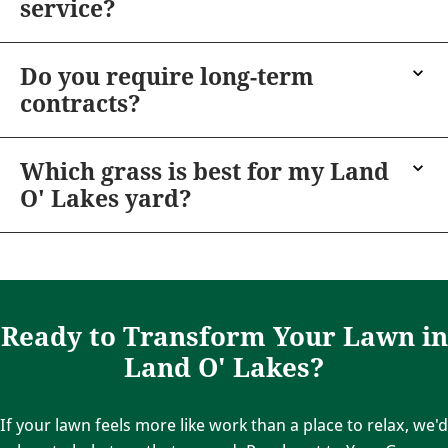
service?
Do you require long-term
contracts?
Which grass is best for my Land
O' Lakes yard?
Ready to Transform Your Lawn in
Land O' Lakes?
If your lawn feels more like work than a place to relax, we'd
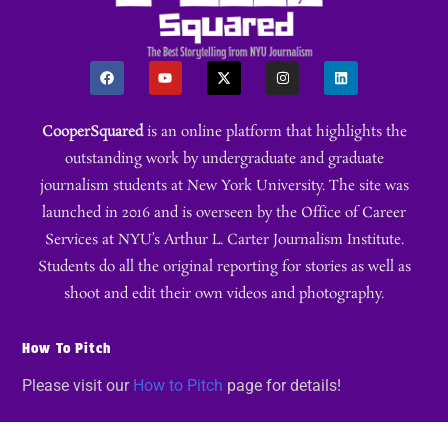
CooperSquared
is an online platform that highlights the
outstanding work by undergraduate and graduate
journalism students at New York University. The site was
launched in 2016 and is overseen by the Office of Career
Services at NYU’s Arthur L. Carter Journalism Institute.
Students do all the original reporting for stories as well as
shoot and edit their own videos and photography.
How To Pitch
Please visit our
How to Pitch
page for details!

● Exercise objective
All of the material above should be copied exactly, minus the pictures.

● Answer section
service?
Do you require long-term
contracts?
Which grass is best for my Land
O' Lakes yard?
Ready to Transform Your Lawn in
Land O' Lakes?
If your lawn feels more like work than a place to relax, we'd
CooperSquared
is an online platform that highlights the
outstanding work by undergraduate and graduate
journalism students at New York University. The site was
launched in 2016 and is overseen by the Office of Career
Services at NYU’s Arthur L. Carter Journalism Institute.
Students do all the original reporting for stories as well as
shoot and edit their own videos and photography.
How To Pitch
Please visit our
How to Pitch
page for details!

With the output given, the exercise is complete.